Most skiers show up to first chair in December with dead quads by 11am. The difference between riders who last all day at Alta and those who tap out after lunch isn’t talent — it’s July. A short, focused dryland block in summer builds the eccentric leg strength, ankle stability, and aerobic base that makes your first storm cycle feel like mid-season, not day one.

This is an 8-week plan you can do with almost no equipment. Three sessions a week, 45–55 minutes each. It’s built for skiers, not bodybuilders: single-leg work, lateral control, and real Wasatch uphill time.

How the Plan Works

We run two strength days and one cardio/balance day per week. Strength rotates between a heavy-ish lower-body emphasis and a power/stability emphasis. The cardio day is trail time — hike steep, don’t jog flat.

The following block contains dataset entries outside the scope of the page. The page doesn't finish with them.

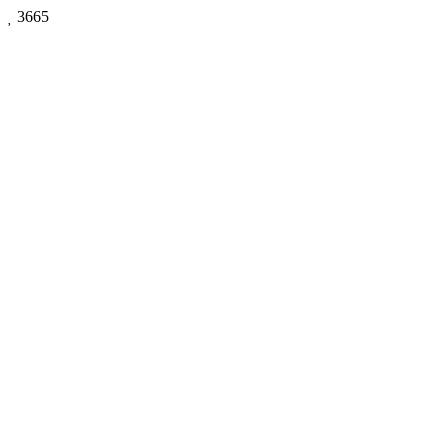

3665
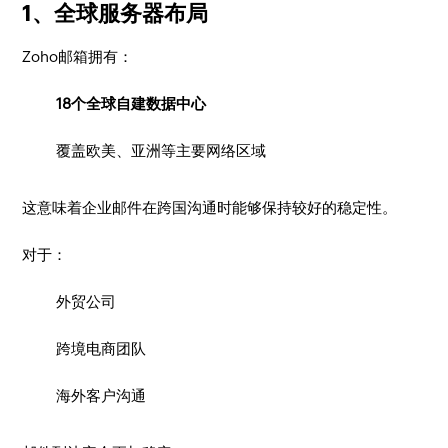
1、全球服务器布局
Zoho邮箱拥有：
18个全球自建数据中心
覆盖欧美、亚洲等主要网络区域
这意味着企业邮件在跨国沟通时能够保持较好的稳定性。
对于：
外贸公司
跨境电商团队
海外客户沟通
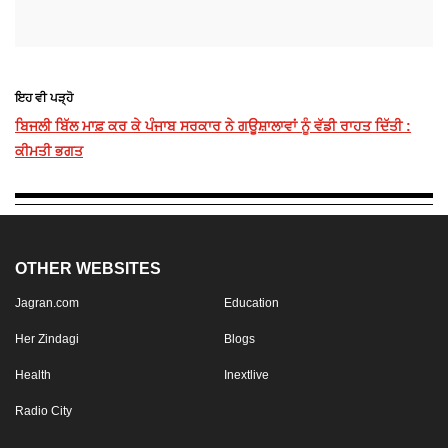
ਇਹ ਵੀ ਪੜ੍ਹੋ
ਬਿਜਲੀ ਬਿੱਲ ਮਾਫ਼ ਕਰ ਕੇ ਪੰਜਾਬ ਸਰਕਾਰ ਨੇ ਗਊਸ਼ਾਲਾਵਾਂ ਨੂੰ ਵੱਡੀ ਰਾਹਤ ਦਿੱਤੀ :
ਕੀਮਤੀ ਭਗਤ
OTHER WEBSITES
Jagran.com
Education
Her Zindagi
Blogs
Health
Inextlive
Radio City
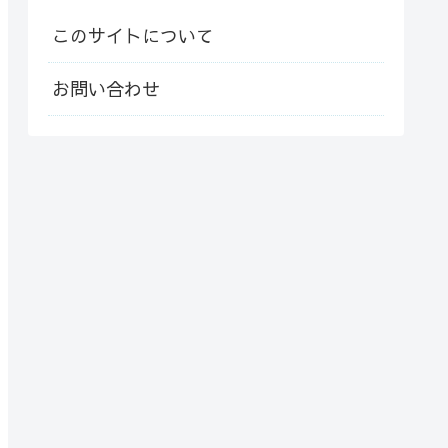
このサイトについて
お問い合わせ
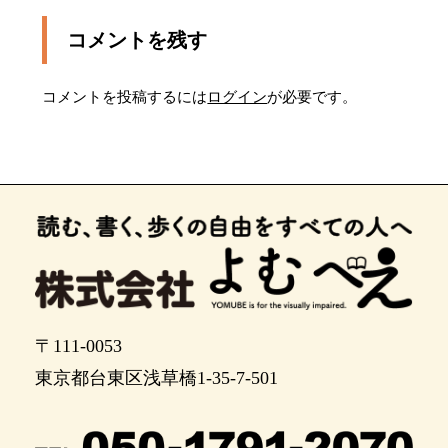
ポイント12
コメントを残す
ポイント13
コメントを投稿するには
ログイン
が必要です。
信号機のある横断歩道を渡ります。道路幅は約１
０メートルです
ポイント15
ポイント16
ポイント17
ポイント18
ポイント19
〒111-0053
ポイント20
東京都台東区浅草橋1-35-7-501
ポイント21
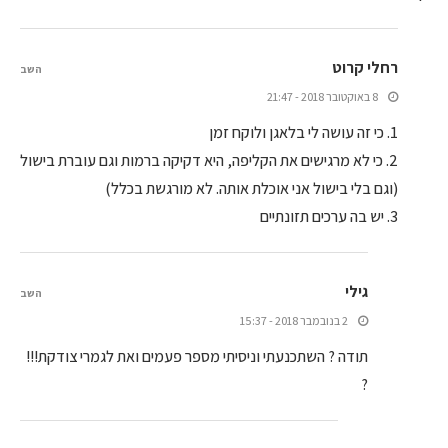
רחלי קרוט
השב
8 באוקטובר 2018 - 21:47
1. כי זה עושה לי בלאגן ולוקח זמן
2. כי לא מרגישים את הקליפה, היא דקיקה ברמות וגם עוברת בישול
(וגם בלי בישול אני אוכלת אותה. לא מורגשת בכלל)
3. יש בה ערכים תזונתיים
גילי
השב
2 בנובמבר 2018 - 15:37
תודה ? השתכנעתי וניסיתי מספר פעמים ואת לגמרי צודקת!!!
?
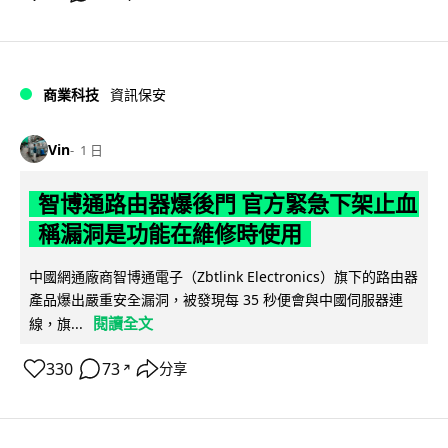
商業科技
資訊保安
Vin
1 日
智博通路由器爆後門 官方緊急下架止血
稱漏洞是功能在維修時使用
中國網通廠商智博通電子（Zbtlink Electronics）旗下的路由器
產品爆出嚴重安全漏洞，被發現每 35 秒便會與中國伺服器連
閱讀全文
線，旗...
330
73
分享
↗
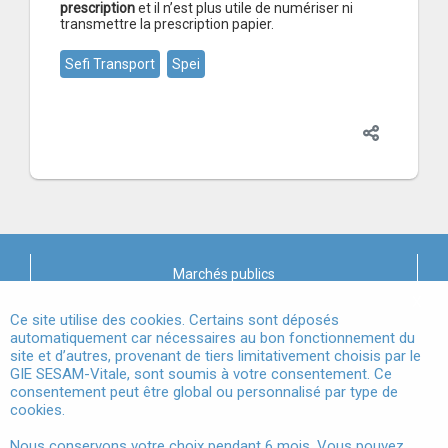
prescription
et il n’est plus utile de numériser ni
transmettre la prescription papier.
Sefi Transport
Spei
Marchés publics
X
Mentions légales
Ce site utilise des cookies. Certains sont déposés
automatiquement car nécessaires au bon fonctionnement du
site et d’autres, provenant de tiers limitativement choisis par le
Conditions Générales d'Utilisation
GIE SESAM-Vitale, sont soumis à votre consentement. Ce
consentement peut être global ou personnalisé par type de
Données à Caractère Personnel
cookies.
Accessibilité
Nous conservons votre choix pendant 6 mois. Vous pouvez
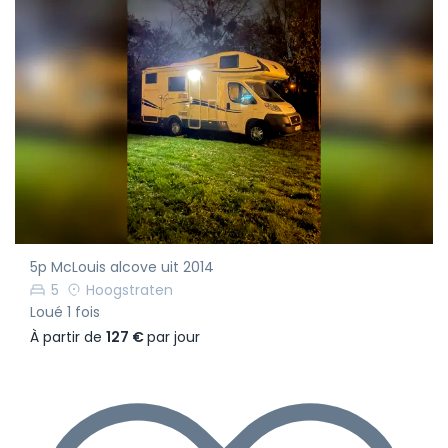
5p McLouis alcove uit 2014
5
Hoogstraten
Loué 1 fois
À partir de
127 €
par jour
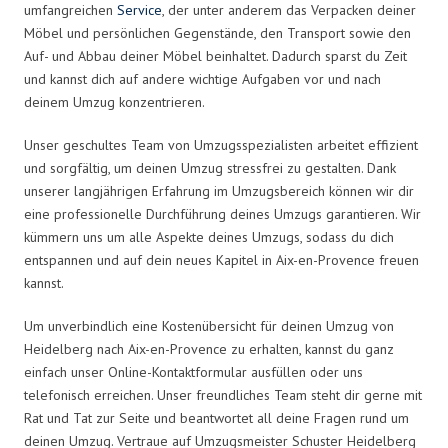
umfangreichen
Service
, der unter anderem das Verpacken deiner
Möbel und persönlichen Gegenstände, den Transport sowie den
Auf- und Abbau deiner Möbel beinhaltet. Dadurch sparst du Zeit
und kannst dich auf andere wichtige Aufgaben vor und nach
deinem Umzug konzentrieren.
Unser geschultes Team von Umzugsspezialisten arbeitet effizient
und sorgfältig, um deinen Umzug stressfrei zu gestalten. Dank
unserer langjährigen Erfahrung im Umzugsbereich können wir dir
eine professionelle Durchführung deines Umzugs garantieren. Wir
kümmern uns um alle Aspekte deines Umzugs, sodass du dich
entspannen und auf dein neues Kapitel in Aix-en-Provence freuen
kannst.
Um unverbindlich eine Kostenübersicht für deinen Umzug von
Heidelberg nach Aix-en-Provence zu erhalten, kannst du ganz
einfach unser Online-Kontaktformular ausfüllen oder uns
telefonisch erreichen. Unser freundliches Team steht dir gerne mit
Rat und Tat zur Seite und beantwortet all deine Fragen rund um
deinen Umzug. Vertraue auf Umzugsmeister Schuster Heidelberg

Weeks 1–3: Build. Weeks 4–5: Load. Weeks 6–7: Power. Week 8: Taper/test. If you missed your spring finish-strong block, start easy in Week 1 — the volume ramps fast enough on its own.

What you need

  • A box or bench 16–20″
  • A mini-band
  • A steep hill or stairs — Burch Hollow, Grandeur Peak, or your local canyon trailhead works great in the Wasatch
  • Optional: a kettlebell or dumbbell, 15–35 lb

Strength A: Ski Legs

Do this twice in Weeks 1–3, once per week after that. Rest 90 sec between sets.

  • Split squats — 3×8/side, slow 3-sec lower
  • Romanian deadlifts — 3×10, mini-band around knees if bodyweight only
  • Lateral step-downs off box — 3×8/side
  • Wall sit with calf raise — 3×45 sec, raise heels last 15 sec
  • Side plank — 3×35 sec/side

The split squat eccentric is the money move. That’s exactly how your quad loads in a turn. If your knees are cranky coming off ski season, see these injury-prevention basics before loading heavy.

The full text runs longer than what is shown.